Because I’m monstrously busy, I figure it’s time to bring back some of the more literal monsters featured on this blog from 2009 to 2012. Every few weeks, I challenged myself to wander up to the National Cathedral, choose from among its myriad gargoyles and grotesques, and write a poem inspired by what I’d seen.
With the kind permission of the cathedral, I collected the resulting poems, 53 in all, in a 138-page paperback that you can order online, buy at the cathedral gift shop, or purchase from me via email. (You can browse the first drafts of 51 of the poems here.)
Written in March 2011, “Apologia” was certainly one of the weirder poems, inspired as it was by the indifference of a snake to the shock and hopelessness of his prey. I almost put a poem in the mouth of the rabbit, but then I attended an exhibition of medieval reliquaries in Baltimore and jotted down this note: “snake an antiquarian with a fascination for the Anglo-Saxons, attempting to explain to the rabbit the weird, mythologized larger purpose for eating him.”
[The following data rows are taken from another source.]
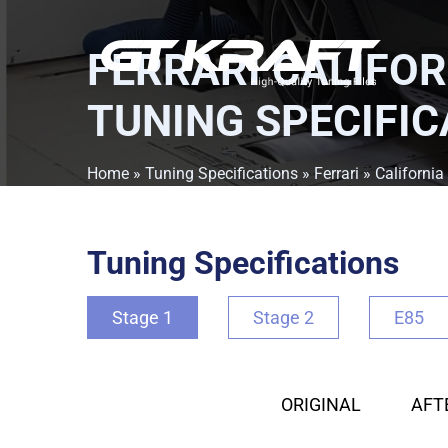
FERRARI CALIFOR
TUNING SPECIFIC
Home
»
Tuning Specifications
»
Ferrari
»
California
Tuning Specifications
Stage 1
Stage 2
E85
ORIGINAL
AFT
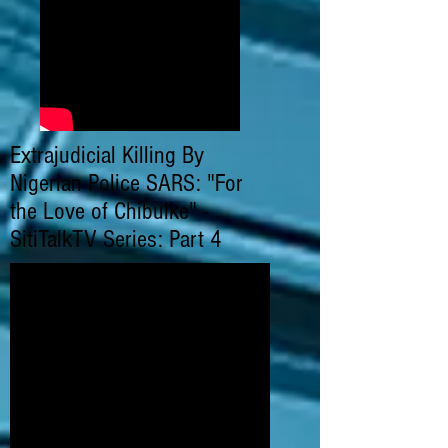
Extrajudicial Killing By
Nigerian Police SARS: "For
the Love of Chibuike" -
SitiTalkTV Series: Part 4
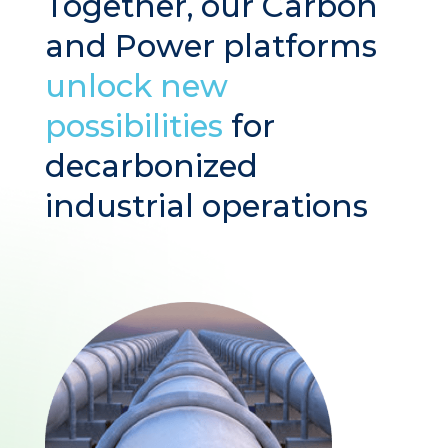
Together, our Carbon
and Power platforms
unlock new
possibilities
for
decarbonized
industrial operations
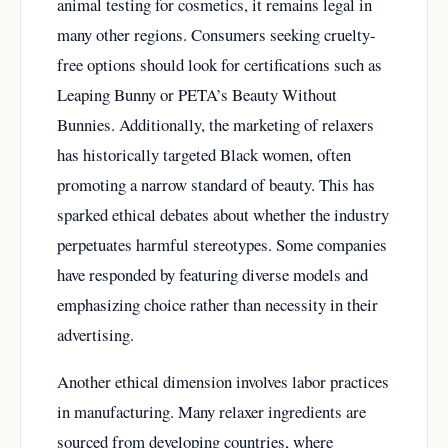
animal testing for cosmetics, it remains legal in
many other regions. Consumers seeking cruelty-
free options should look for certifications such as
Leaping Bunny or PETA’s Beauty Without
Bunnies. Additionally, the marketing of relaxers
has historically targeted Black women, often
promoting a narrow standard of beauty. This has
sparked ethical debates about whether the industry
perpetuates harmful stereotypes. Some companies
have responded by featuring diverse models and
emphasizing choice rather than necessity in their
advertising.
Another ethical dimension involves labor practices
in manufacturing. Many relaxer ingredients are
sourced from developing countries, where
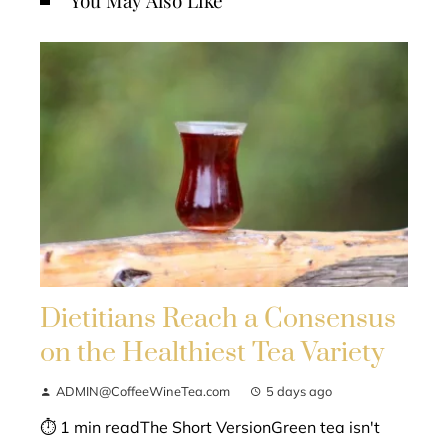
You May Also Like
Dietitians Reach a Consensus
on the Healthiest Tea Variety
ADMIN@CoffeeWineTea.com
5 days ago
⏱ 1 min readThe Short VersionGreen tea isn't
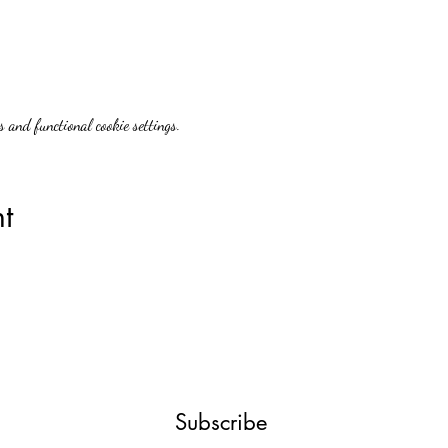
 and functional cookie settings.
t
Subscribe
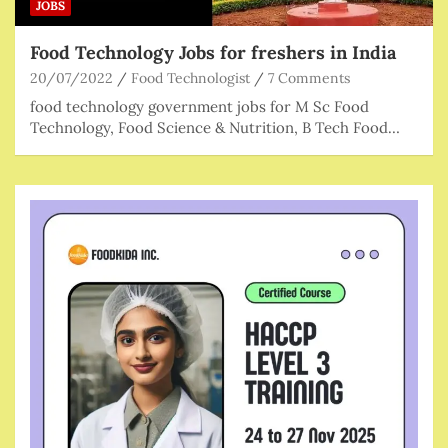
JOBS
Food Technology Jobs for freshers in India
20/07/2022
Food Technologist
7 Comments
food technology government jobs for M Sc Food
Technology, Food Science & Nutrition, B Tech Food…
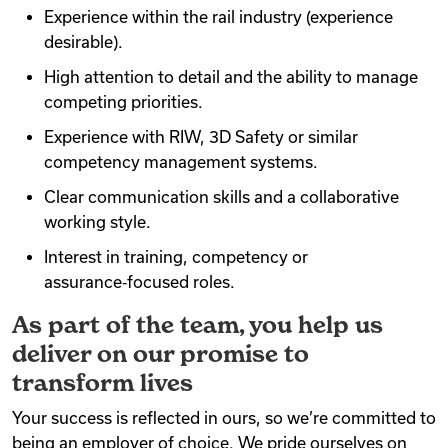
Experience within the rail industry (experience
desirable).
High attention to detail and the ability to manage
competing priorities.
Experience with RIW, 3D Safety or similar
competency management systems.
Clear communication skills and a collaborative
working style.
Interest in training, competency or
assurance‑focused roles.
As part of the team, you help us
deliver on our promise to
transform lives
Your success is reflected in ours, so we’re committed to
being an employer of choice. We pride ourselves on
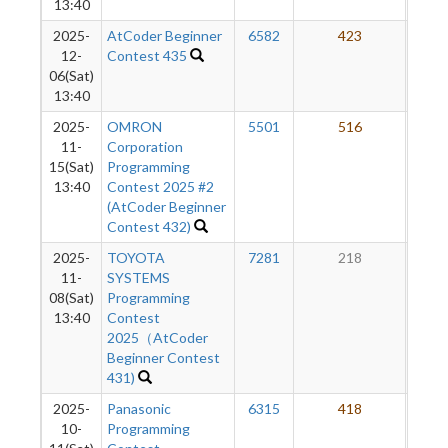
13:40
2025-
AtCoder Beginner
6582
423
2
12-
Contest 435
06(Sat)
13:40
2025-
OMRON
5501
516
2
11-
Corporation
15(Sat)
Programming
13:40
Contest 2025 #2
(AtCoder Beginner
Contest 432)
2025-
TOYOTA
7281
218
2
11-
SYSTEMS
08(Sat)
Programming
13:40
Contest
2025（AtCoder
Beginner Contest
431)
2025-
Panasonic
6315
418
2
10-
Programming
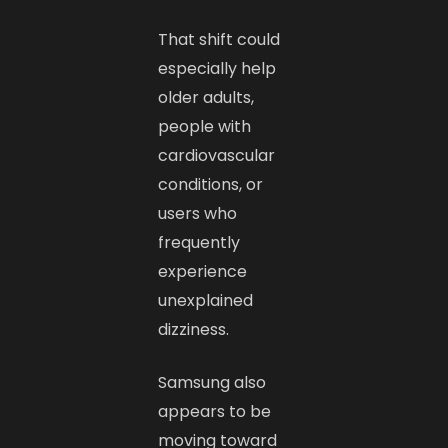
That shift could
especially help
older adults,
people with
cardiovascular
conditions, or
users who
frequently
experience
unexplained
dizziness.
Samsung also
appears to be
moving toward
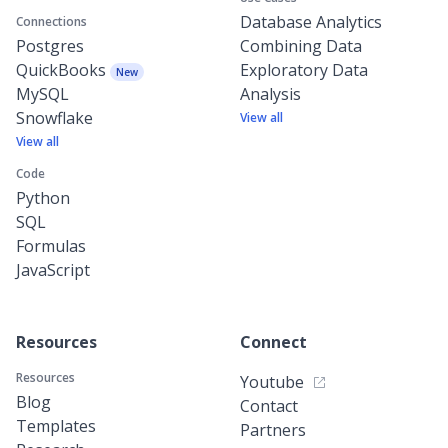
Database Analytics
Connections
Postgres
Combining Data
QuickBooks
Exploratory Data
New
MySQL
Analysis
Snowflake
View all
View all
Code
Python
SQL
Formulas
JavaScript
Resources
Connect
Resources
Youtube
Blog
Contact
Templates
Partners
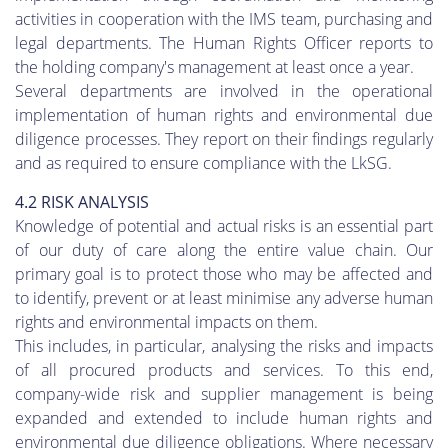
activities in cooperation with the IMS team, purchasing and
legal departments. The Human Rights Officer reports to
the holding company's management at least once a year.
Several departments are involved in the operational
implementation of human rights and environmental due
diligence processes. They report on their findings regularly
and as required to ensure compliance with the LkSG.
4.2 RISK ANALYSIS
Knowledge of potential and actual risks is an essential part
of our duty of care along the entire value chain. Our
primary goal is to protect those who may be affected and
to identify, prevent or at least minimise any adverse human
rights and environmental impacts on them.
This includes, in particular, analysing the risks and impacts
of all procured products and services. To this end,
company-wide risk and supplier management is being
expanded and extended to include human rights and
environmental due diligence obligations. Where necessary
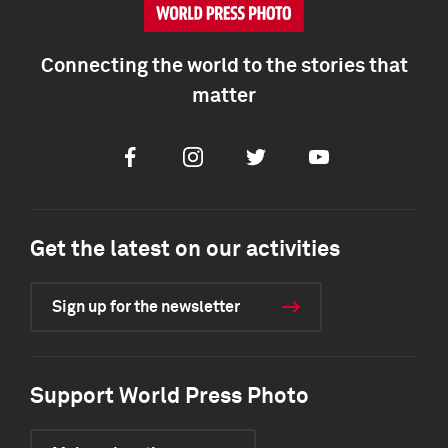
Connecting the world to the stories that
matter
Facebook
Instagram
Twitter
Youtube
Get the latest on our activities
Sign up for the newsletter
Support World Press Photo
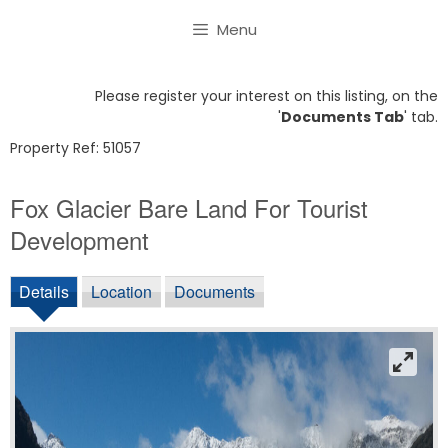
Skip
Menu
to
content
Please register your interest on this listing, on the
'
Documents Tab
' tab.
Property Ref: 51057
Fox Glacier Bare Land For Tourist
Development
Details
Location
Documents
The resulting poem is full of New Old English, but my hope is that even people who don’t get a word of it will read it aloud and find it fall familiar on the tongue.
Heo cwaeð: “Seo naedre bepaehte me ond ic aett.”
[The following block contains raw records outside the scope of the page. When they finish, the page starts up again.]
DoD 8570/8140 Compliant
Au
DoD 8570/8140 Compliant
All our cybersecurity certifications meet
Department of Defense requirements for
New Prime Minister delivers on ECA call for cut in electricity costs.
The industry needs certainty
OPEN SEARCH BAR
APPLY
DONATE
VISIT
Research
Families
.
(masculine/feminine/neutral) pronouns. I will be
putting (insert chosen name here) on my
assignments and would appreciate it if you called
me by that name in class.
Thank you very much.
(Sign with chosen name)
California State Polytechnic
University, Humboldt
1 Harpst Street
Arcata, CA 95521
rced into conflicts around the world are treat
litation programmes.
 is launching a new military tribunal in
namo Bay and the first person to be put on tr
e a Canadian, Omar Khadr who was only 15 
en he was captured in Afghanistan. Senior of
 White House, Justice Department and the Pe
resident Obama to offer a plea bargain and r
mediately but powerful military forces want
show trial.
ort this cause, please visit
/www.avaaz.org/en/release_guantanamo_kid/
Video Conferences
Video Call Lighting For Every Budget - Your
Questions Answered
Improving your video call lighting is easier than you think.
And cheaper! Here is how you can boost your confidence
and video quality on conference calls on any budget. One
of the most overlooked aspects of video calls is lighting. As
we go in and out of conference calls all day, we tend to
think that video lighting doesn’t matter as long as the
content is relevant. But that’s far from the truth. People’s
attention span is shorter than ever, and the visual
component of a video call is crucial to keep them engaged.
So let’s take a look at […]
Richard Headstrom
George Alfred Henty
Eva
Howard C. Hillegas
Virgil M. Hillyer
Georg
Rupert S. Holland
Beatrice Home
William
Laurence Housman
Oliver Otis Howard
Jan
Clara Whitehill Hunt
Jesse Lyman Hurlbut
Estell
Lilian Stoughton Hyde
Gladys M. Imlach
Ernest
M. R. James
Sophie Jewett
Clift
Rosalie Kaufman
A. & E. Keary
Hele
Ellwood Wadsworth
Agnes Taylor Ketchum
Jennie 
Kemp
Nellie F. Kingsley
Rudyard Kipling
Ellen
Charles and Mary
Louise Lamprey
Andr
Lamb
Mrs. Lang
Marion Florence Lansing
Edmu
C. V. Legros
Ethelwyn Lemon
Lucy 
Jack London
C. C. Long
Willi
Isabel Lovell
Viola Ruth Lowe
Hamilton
—Gen. 3:13 (British Library MS Cotton Claudius B.iv)
In retsel-books and wrixled words we find
The Saxons, ever lacertine, bestirred
To grammar-craft, whose duple pronouns bind;
So sundered lives were woven with a word.
(A scene: Some god-forsook Northumbrish monk,
Emboldened by an asp to double think,
Professes wit and unk and unker-unk,
But shrinks from git and ink and inker-ink.)
Now I, who raveled precedent relate,
Propose that we be litchwise intertraced;
The wulf and adder gleam on plink and plait,
Yet no immortal lepus ever graced
The lapidated latch of art divine,
So spurn your sallow scrafe, forget the sun.
For you the relic, I the blessid shrine;
In wit and work alike, we two are one.